## Exercise objective
Scan the material and copy out each line where the word "Edelstahl" occurs.

## Extracted entries
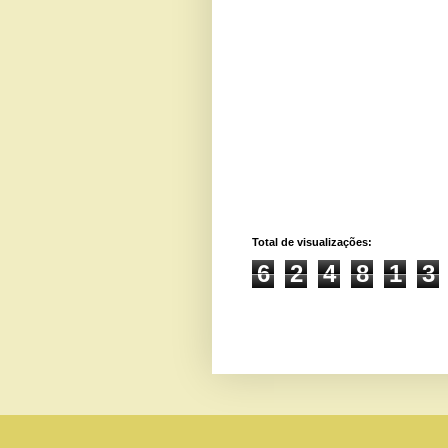
Total de visualizações:
6
2
4
8
1
3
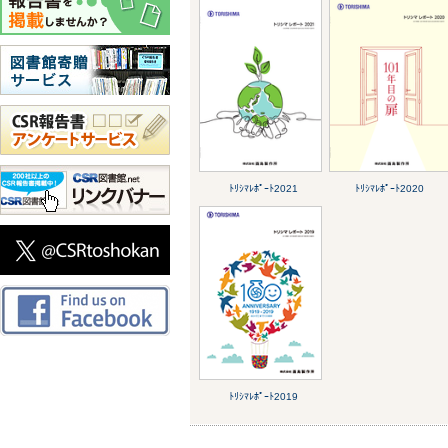
ﾄﾘｼﾏﾚﾎﾟｰﾄ2021
ﾄﾘｼﾏﾚﾎﾟｰﾄ2020
ﾄﾘｼﾏﾚﾎﾟｰﾄ2019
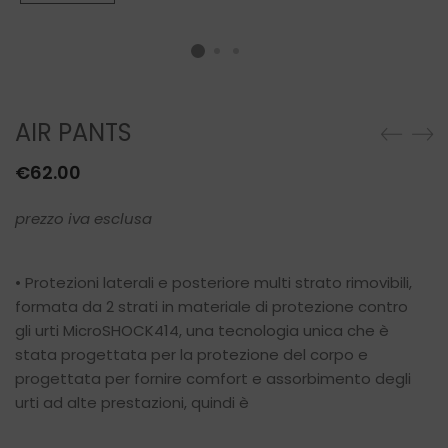
AIR PANTS
€
62.00
prezzo iva esclusa
• Protezioni laterali e posteriore multi strato rimovibili,
formata da 2 strati in materiale di protezione contro
gli urti MicroSHOCK414, una tecnologia unica che è
stata progettata per la protezione del corpo e
progettata per fornire comfort e assorbimento degli
urti ad alte prestazioni, quindi è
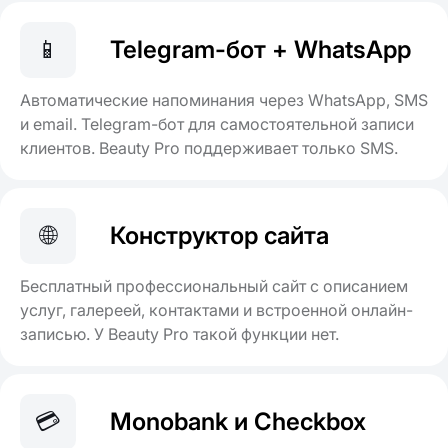
📱
Telegram-бот + WhatsApp
Автоматические напоминания через WhatsApp, SMS
и email. Telegram-бот для самостоятельной записи
клиентов. Beauty Pro поддерживает только SMS.
🌐
Конструктор сайта
Бесплатный профессиональный сайт с описанием
услуг, галереей, контактами и встроенной онлайн-
записью. У Beauty Pro такой функции нет.
💳
Monobank и Checkbox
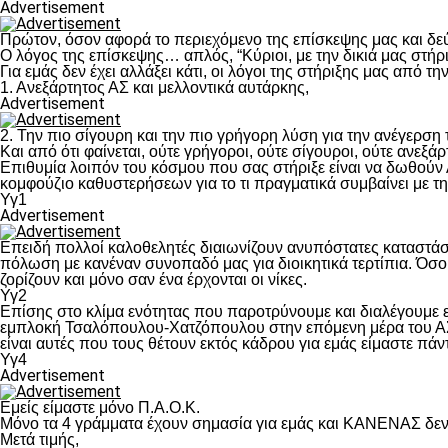
Advertisement
Πρώτον, όσον αφορά το περιεχόμενο της επίσκεψης μας και δε
Ο λόγος της επίσκεψης… απλός, “Κύριοι, με την δικιά μας στήρ
Για εμάς δεν έχει αλλάξει κάτι, οι λόγοι της στήριξης μας από τ
1. Ανεξάρτητος ΑΣ και μελλοντικά αυτάρκης,
Advertisement
2. Την πιο σίγουρη και την πιο γρήγορη λύση για την ανέγερσ
Και από ότι φαίνεται, ούτε γρήγοροι, ούτε σίγουροι, ούτε ανεξάρ
Επιθυμία λοιπόν του κόσμου που σας στήριξε είναι να δωθούν
κομφούζιο καθυστερήσεων για το τι πραγματικά συμβαίνει με τ
Υγ1
Advertisement
Επειδή πολλοί καλοθελητές διαιωνίζουν ανυπόστατες καταστάσ
πόλωση με κανέναν συνοπαδό μας για διοικητικά τερτίπια. Όσο 
ζορίζουν και μόνο σαν ένα έρχονται οι νίκες.
Υγ2
Επίσης στο κλίμα ενότητας που παροτρύνουμε και διαλέγουμε
εμπλοκή Τσαλόπουλου-Χατζόπουλου στην επόμενη μέρα του ΑΣ Π
είναι αυτές που τους θέτουν εκτός κάδρου για εμάς είμαστε πά
Υγ4
Advertisement
Εμείς είμαστε μόνο Π.Α.Ο.Κ.
Μόνο τα 4 γράμματα έχουν σημασία για εμάς και ΚΑΝΕΝΑΣ δεν 
Μετά τιμής,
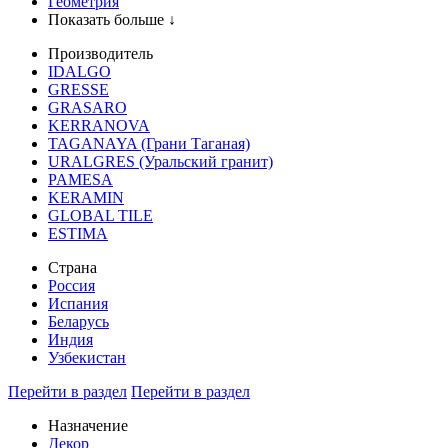
Геометрия
Показать больше ↓
Производитель
IDALGO
GRESSE
GRASARO
KERRANOVA
TAGANAYA (Грани Таганая)
URALGRES (Уральский гранит)
PAMESA
KERAMIN
GLOBAL TILE
ESTIMA
Страна
Россия
Испания
Беларусь
Индия
Узбекистан
Перейти в раздел
Перейти в раздел
Назначение
Декор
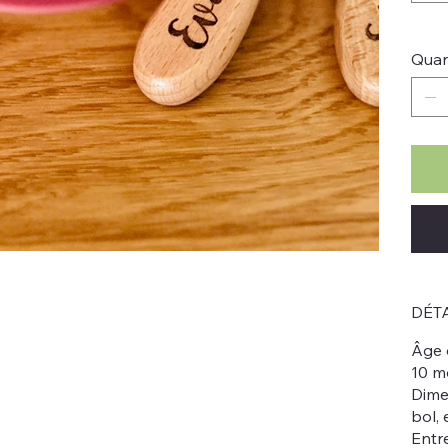
Quan
DÉTA
Âge d
10 mo
Dimen
bol, 
Entr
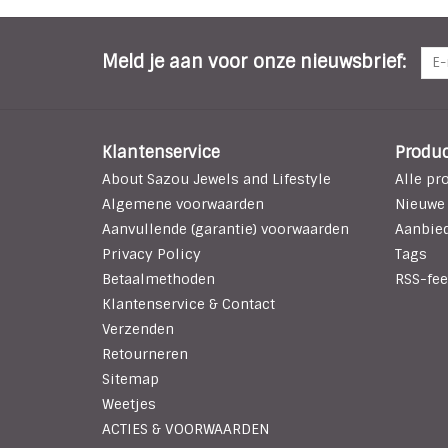
Meld je aan voor onze nieuwsbrief:
Klantenservice
Produ
About Sazou Jewels and Lifestyle
Alle pr
Algemene voorwaarden
Nieuwe
Aanvullende (garantie) voorwaarden
Aanbie
Privacy Policy
Tags
Betaalmethoden
RSS-fee
Klantenservice & Contact
Verzenden
Retourneren
Sitemap
Weetjes
ACTIES & VOORWAARDEN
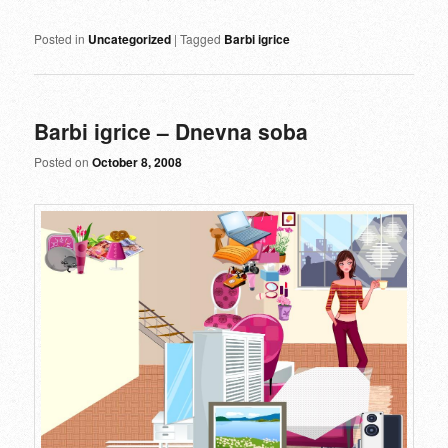
Posted in
Uncategorized
|
Tagged
Barbi igrice
Barbi igrice – Dnevna soba
Posted on
October 8, 2008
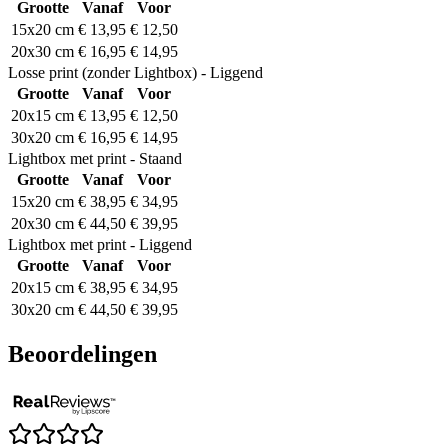
Grootte
Vanaf
Voor
15x20 cm
€ 13,95
€ 12,50
20x30 cm
€ 16,95
€ 14,95
Losse print (zonder Lightbox) - Liggend
Grootte
Vanaf
Voor
20x15 cm
€ 13,95
€ 12,50
30x20 cm
€ 16,95
€ 14,95
Lightbox met print - Staand
Grootte
Vanaf
Voor
15x20 cm
€ 38,95
€ 34,95
20x30 cm
€ 44,50
€ 39,95
Lightbox met print - Liggend
Grootte
Vanaf
Voor
20x15 cm
€ 38,95
€ 34,95
30x20 cm
€ 44,50
€ 39,95
Beoordelingen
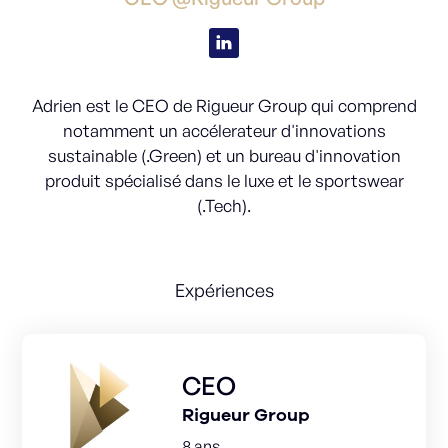
Adrien est le CEO de Rigueur Group qui comprend
notamment un accélerateur d'innovations
sustainable (.Green) et un bureau d'innovation
produit spécialisé dans le luxe et le sportswear
(.Tech).
Expériences
CEO
Rigueur Group
8 ans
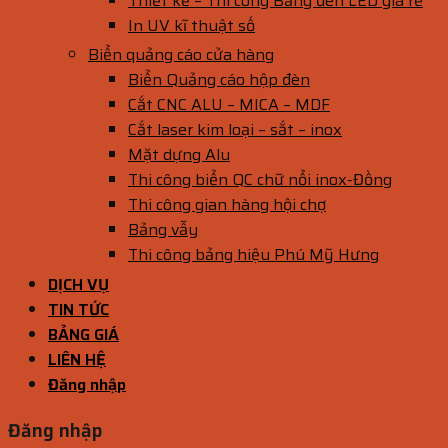
Thiết kế – Thi công Bảng đèn LED giá rẻ
In UV kĩ thuật số
Biển quảng cáo cửa hàng
Biển Quảng cáo hộp đèn
Cắt CNC ALU – MICA – MDF
Cắt laser kim loại – sắt – inox
Mặt dựng Alu
Thi công biển QC chữ nổi inox-Đồng
Thi công gian hàng hội chợ
Bảng vẫy
Thi công bảng hiệu Phú Mỹ Hưng
DỊCH VỤ
TIN TỨC
BẢNG GIÁ
LIÊN HỆ
Đăng nhập
Đăng nhập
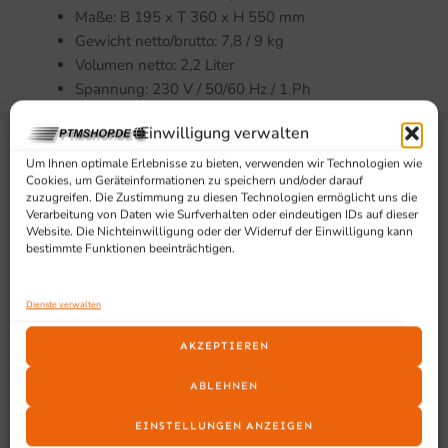
Maße: B 195 x T 360 x H 550 mm
Gewicht netto/brutto: 7,8 / 9 kg
Volumen netto: 2,2 Liter
Spannung: 230 V / 50/60 Hz / 1 Ph
Elektrische Leistung: 2069 W
Einwilligung verwalten
Versandart: Paketdient
Kein Vor-Ort Service
Um Ihnen optimale Erlebnisse zu bieten, verwenden wir Technologien wie
Cookies, um Geräteinformationen zu speichern und/oder darauf
zuzugreifen. Die Zustimmung zu diesen Technologien ermöglicht uns die
Verarbeitung von Daten wie Surfverhalten oder eindeutigen IDs auf dieser
Website. Die Nichteinwilligung oder der Widerruf der Einwilligung kann
bestimmte Funktionen beeinträchtigen.
Ausstattung und Vorteile
Dienste verwalten
Inklusive Zubehör: Edelstahl-Isolierpumpkanne 2,2
Liter (innen Glas und außen Edelstahl)
AKZEPTIEREN
Inkl. Edelstahl-Isolierpumpkanne 2,2 Liter (innen
Glas und außen Edelstahl)
ABLEHNEN
Brühzeit ca. 5 – 6 Min.
EINSTELLUNGEN ANZEIGEN
Trockenlaufschutz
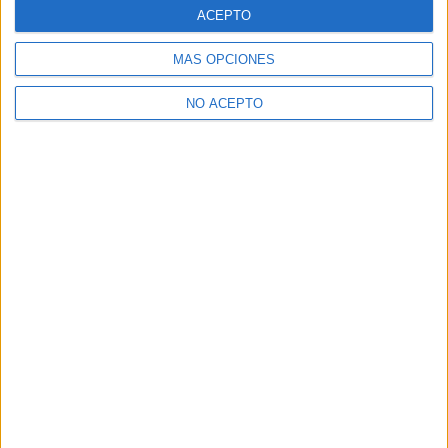
ACEPTO
MÁS OPCIONES
NO ACEPTO
Entrevista a Anthony Marciano: «Mi sueño no tiene
nada que ver...
Santiago Varela Antúnez
-
7 agosto, 2026
Vídeo avance de los estrenos de cine del 7 de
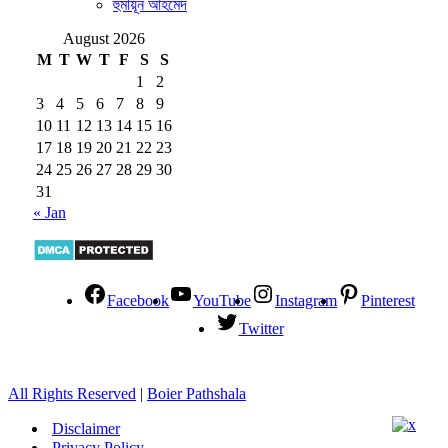
হুমায়ূন আহমেদ
August 2026
M
T
W
T
F
S
S
1
2
3
4
5
6
7
8
9
10
11
12
13
14
15
16
17
18
19
20
21
22
23
24
25
26
27
28
29
30
31
« Jan
Facebook
YouTube
Instagram
Pinterest
Twitter
All Rights Reserved
|
Boier Pathshala
Disclaimer
Privacy Policy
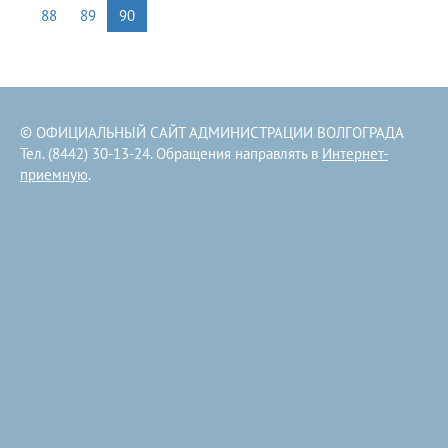
88
89
90
© ОФИЦИАЛЬНЫЙ САЙТ АДМИНИСТРАЦИИ ВОЛГОГРАДА
Тел. (8442) 30-13-24. Обращения направлять в
Интернет-
приемную
.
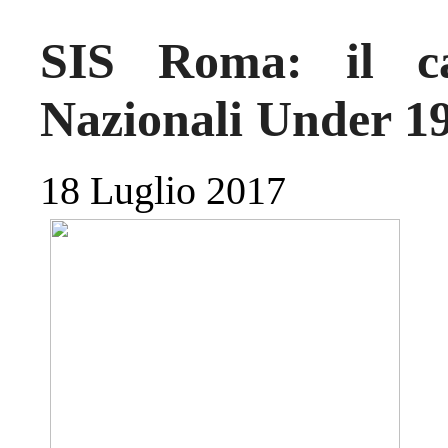
SIS Roma: il cal
Nazionali Under 1
18 Luglio 2017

## Output below
Inklusive Zubehör: Edelstahl-Isolierpumpkanne 2,2
Liter (innen Glas und außen Edelstahl)
Inkl. Edelstahl-Isolierpumpkanne 2,2 Liter (innen
Glas und außen Edelstahl)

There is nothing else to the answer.